Sabine Stöcklin stellt zu Handen von Kaspar Birkhäuser richtig, dass die Grossratsfraktion der SP Basel-Stadt die Jubiläumsinitiativen grossmehrheitlich befürwortet.
Zum Stichwort «Ausgliederung» sagt der Initiativtext nichts; die Spitalleitung kann genauso gut in der Verwaltung eingegliedert bleiben.

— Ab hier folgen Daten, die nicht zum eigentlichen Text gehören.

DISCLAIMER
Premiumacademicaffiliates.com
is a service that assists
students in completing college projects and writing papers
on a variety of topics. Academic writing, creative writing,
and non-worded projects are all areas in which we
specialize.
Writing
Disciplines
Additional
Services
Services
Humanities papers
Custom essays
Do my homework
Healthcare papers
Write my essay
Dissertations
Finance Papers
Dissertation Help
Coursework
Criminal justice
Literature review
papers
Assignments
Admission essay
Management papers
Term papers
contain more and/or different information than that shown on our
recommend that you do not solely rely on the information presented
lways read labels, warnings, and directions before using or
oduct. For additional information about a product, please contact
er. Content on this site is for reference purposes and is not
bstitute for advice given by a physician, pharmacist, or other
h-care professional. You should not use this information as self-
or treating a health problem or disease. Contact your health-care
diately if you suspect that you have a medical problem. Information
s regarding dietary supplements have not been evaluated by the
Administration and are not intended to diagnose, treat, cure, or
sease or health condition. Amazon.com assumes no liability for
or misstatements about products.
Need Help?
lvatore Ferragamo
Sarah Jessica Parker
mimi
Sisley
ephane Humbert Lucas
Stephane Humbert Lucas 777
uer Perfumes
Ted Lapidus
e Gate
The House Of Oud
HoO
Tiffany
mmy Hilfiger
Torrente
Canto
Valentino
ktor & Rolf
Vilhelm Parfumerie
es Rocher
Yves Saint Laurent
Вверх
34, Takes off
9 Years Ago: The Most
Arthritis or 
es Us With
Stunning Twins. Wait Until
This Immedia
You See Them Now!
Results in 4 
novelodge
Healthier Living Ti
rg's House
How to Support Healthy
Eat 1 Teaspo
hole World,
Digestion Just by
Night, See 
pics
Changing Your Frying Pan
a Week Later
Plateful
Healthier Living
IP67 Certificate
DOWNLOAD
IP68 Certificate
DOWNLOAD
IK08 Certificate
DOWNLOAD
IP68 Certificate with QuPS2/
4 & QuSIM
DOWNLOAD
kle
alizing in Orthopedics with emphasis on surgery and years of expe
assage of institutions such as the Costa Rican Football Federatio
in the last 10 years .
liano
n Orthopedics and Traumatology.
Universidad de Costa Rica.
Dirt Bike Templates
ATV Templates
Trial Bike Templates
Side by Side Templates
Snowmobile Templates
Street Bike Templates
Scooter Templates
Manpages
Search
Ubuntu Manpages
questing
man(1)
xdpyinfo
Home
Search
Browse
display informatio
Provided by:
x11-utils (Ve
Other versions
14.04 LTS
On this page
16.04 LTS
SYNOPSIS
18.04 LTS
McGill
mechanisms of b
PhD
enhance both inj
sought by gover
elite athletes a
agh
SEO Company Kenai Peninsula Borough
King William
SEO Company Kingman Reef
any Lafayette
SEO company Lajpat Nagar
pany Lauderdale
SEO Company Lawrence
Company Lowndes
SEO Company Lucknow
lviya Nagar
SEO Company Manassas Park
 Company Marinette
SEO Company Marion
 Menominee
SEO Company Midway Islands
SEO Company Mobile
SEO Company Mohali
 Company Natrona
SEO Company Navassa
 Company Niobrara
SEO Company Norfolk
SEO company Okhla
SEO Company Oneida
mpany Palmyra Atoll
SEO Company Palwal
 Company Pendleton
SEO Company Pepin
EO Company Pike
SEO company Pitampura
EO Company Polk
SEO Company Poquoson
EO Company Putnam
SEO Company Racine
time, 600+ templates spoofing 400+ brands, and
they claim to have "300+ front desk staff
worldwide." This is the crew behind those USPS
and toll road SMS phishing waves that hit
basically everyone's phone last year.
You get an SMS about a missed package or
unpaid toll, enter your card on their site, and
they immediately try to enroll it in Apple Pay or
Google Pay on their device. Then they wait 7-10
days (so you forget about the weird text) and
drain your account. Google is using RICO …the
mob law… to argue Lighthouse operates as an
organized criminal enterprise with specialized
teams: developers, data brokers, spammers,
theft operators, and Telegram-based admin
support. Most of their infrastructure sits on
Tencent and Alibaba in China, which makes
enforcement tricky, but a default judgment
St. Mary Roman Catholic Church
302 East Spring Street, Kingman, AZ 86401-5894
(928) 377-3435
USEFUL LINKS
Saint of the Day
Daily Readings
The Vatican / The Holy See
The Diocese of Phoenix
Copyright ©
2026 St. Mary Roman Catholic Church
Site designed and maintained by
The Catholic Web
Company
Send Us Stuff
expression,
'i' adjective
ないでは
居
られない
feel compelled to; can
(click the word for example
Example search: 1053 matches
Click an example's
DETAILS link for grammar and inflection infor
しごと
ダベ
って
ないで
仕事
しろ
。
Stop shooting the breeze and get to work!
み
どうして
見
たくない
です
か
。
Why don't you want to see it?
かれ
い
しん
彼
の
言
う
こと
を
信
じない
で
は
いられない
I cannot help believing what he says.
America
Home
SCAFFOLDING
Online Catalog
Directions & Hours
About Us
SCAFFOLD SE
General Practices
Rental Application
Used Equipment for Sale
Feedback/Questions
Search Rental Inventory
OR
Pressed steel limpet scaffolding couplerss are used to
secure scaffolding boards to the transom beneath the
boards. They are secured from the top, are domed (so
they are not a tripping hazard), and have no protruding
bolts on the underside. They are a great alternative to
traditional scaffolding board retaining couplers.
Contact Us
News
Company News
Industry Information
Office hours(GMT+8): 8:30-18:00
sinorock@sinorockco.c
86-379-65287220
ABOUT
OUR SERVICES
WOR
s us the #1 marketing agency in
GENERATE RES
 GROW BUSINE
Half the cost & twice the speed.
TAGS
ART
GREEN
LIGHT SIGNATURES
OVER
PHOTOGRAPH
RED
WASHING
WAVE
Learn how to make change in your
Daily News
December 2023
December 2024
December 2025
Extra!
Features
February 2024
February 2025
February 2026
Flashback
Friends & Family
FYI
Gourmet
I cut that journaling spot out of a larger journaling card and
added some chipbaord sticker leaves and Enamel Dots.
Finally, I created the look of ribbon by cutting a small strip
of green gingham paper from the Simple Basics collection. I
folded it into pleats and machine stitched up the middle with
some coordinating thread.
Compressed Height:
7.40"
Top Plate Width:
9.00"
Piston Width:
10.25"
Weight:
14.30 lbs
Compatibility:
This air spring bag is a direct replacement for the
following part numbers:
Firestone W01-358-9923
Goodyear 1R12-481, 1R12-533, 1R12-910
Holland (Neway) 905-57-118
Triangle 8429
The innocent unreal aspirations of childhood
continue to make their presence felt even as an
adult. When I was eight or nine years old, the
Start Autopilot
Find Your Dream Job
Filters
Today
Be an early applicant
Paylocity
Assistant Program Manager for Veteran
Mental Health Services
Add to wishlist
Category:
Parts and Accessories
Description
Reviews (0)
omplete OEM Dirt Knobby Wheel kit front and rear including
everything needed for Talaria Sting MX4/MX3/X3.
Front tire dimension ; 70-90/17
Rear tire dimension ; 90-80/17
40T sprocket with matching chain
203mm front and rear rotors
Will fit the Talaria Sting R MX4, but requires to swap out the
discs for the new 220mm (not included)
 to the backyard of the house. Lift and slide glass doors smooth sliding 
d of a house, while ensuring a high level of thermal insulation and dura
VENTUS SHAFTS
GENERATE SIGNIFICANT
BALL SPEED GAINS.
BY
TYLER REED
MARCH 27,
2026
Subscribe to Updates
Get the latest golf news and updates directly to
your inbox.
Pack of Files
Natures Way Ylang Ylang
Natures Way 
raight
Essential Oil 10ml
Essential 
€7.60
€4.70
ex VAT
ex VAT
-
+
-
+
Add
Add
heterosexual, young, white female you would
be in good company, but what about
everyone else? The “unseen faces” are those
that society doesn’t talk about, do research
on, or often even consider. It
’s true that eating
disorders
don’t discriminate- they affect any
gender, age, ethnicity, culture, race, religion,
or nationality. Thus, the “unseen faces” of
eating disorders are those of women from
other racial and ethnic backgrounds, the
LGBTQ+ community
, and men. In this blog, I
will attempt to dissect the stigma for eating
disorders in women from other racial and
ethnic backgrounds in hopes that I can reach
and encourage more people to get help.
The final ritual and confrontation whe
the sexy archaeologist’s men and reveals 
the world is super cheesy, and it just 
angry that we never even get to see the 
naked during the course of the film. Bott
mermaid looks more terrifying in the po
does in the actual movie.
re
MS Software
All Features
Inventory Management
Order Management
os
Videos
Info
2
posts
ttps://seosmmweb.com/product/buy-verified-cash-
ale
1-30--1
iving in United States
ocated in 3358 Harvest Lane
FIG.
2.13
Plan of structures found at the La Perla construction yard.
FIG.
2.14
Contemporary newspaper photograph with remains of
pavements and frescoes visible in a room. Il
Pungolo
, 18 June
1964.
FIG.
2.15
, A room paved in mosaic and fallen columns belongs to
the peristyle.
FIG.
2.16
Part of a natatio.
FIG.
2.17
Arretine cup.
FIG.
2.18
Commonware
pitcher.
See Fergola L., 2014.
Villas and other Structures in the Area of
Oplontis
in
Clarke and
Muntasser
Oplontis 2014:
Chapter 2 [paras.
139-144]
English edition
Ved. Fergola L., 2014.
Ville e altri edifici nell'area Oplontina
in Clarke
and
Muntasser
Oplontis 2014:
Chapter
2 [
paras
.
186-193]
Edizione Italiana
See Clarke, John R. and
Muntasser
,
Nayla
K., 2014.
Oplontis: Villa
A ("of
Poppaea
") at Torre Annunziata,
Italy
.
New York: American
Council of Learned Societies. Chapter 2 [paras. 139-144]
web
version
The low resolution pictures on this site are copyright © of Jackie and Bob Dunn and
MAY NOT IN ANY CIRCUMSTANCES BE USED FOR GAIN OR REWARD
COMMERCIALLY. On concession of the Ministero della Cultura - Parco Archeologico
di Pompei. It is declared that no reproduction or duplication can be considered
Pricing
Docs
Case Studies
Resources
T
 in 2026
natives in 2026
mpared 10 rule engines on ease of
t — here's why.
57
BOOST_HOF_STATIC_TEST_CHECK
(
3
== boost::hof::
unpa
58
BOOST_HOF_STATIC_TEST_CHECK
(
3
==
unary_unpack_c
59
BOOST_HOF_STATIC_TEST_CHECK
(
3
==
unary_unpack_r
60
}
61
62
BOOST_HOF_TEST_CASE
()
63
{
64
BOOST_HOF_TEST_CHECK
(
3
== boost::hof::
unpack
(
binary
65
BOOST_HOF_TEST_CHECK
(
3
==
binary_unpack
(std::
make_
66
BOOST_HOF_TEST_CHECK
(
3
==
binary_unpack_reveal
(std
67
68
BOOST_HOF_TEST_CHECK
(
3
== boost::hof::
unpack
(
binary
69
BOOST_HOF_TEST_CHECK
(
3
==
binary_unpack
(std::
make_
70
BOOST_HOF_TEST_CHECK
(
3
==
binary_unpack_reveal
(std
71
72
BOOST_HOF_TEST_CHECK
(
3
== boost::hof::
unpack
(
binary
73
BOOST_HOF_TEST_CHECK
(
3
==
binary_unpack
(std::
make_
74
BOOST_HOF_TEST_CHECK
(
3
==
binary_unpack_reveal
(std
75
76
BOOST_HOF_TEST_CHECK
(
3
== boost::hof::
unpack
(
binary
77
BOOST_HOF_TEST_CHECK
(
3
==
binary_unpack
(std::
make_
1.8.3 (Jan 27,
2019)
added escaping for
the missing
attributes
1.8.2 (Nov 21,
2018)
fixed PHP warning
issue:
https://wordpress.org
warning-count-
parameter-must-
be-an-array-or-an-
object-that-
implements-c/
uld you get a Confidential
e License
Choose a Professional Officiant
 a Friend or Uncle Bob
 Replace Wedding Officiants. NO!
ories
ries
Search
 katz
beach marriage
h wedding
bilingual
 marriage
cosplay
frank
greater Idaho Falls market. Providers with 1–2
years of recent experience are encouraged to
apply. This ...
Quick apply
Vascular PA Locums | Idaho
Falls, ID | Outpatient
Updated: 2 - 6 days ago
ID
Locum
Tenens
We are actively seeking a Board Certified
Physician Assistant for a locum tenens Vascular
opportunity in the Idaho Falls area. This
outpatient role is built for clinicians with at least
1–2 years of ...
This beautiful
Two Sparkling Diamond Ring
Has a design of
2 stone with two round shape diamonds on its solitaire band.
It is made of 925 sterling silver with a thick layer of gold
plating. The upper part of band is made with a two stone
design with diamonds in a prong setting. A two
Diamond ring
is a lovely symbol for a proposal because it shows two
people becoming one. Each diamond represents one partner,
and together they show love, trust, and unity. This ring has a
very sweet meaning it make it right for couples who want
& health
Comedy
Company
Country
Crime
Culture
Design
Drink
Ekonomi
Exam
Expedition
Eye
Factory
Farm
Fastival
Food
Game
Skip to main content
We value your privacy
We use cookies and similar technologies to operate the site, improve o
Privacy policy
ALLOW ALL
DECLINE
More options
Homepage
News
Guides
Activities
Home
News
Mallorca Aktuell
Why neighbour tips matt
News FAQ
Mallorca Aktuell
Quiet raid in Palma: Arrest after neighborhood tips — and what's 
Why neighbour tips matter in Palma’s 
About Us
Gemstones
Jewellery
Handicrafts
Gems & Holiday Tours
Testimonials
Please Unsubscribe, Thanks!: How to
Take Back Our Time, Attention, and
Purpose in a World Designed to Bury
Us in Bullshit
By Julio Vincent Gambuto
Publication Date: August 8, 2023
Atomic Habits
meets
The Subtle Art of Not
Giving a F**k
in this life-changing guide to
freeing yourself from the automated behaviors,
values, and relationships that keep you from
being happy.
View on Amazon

Landratspräsident Hanspeter Ryser gibt bekannt, dass zum Antrag 2 namentliche Abstimmung verlangt ist.

Abstimmung: Antrag 1

://: Die nicht formulierte Spitalinitiative wird für gültig erklärt.

Abstimmung: Antrag 2

://: Die nicht formulierte Spitalinitiative wird mit 45 Nein- zu 29 Ja-Stimmen abgelehnt.

Ja-Stimmen:
SP: Abt, Brassel, Chappuis, Degen, Halder, Helfenstein, Hilber, Huggel, Joset, Marbet, Meschberger, Münger, Nussbaumer, Rudin, Rüegg, Schmied, Schweizer, Stöcklin, Svoboda, Ziegler
FDP: Musfeld
CVP/EVP: Corvini, Tanner
Grüne: Birkhäuser, Göschke, Morel, Reber, Schoch, Wiedemann

Nein-Stimmen:
SVP: de Courten, Gerber, Grollimund, Haas, Hasler, Hess, Jordi, Krähenbühl, Liechti, Ringgenberg, Ryser, Straumann, Thüring, Völlmin, Willimann, Wirz, Wullschleger
FDP: Anderegg, Ceccarelli, Gutzwiller, Kunz, Mangold, Nufer, Richterich, Rufi, Schäfli, Schär, Schenk, Schneeberger, Schulte, Van der Merwe, Wenk, Zihlmann
CVP/EVP: Augstburger, Bachmann, Franz, Jermann, Jourdan, Rohrbach, Schneider, Simonet, Steiner, Zoller
SD: Keller, Steiger

Abstimmung: Antrag 3

://: Den Stimmberechtigten wird mit 46:27 Stimmen empfohlen, die nicht formulierte Spitalinitiative abzulehnen.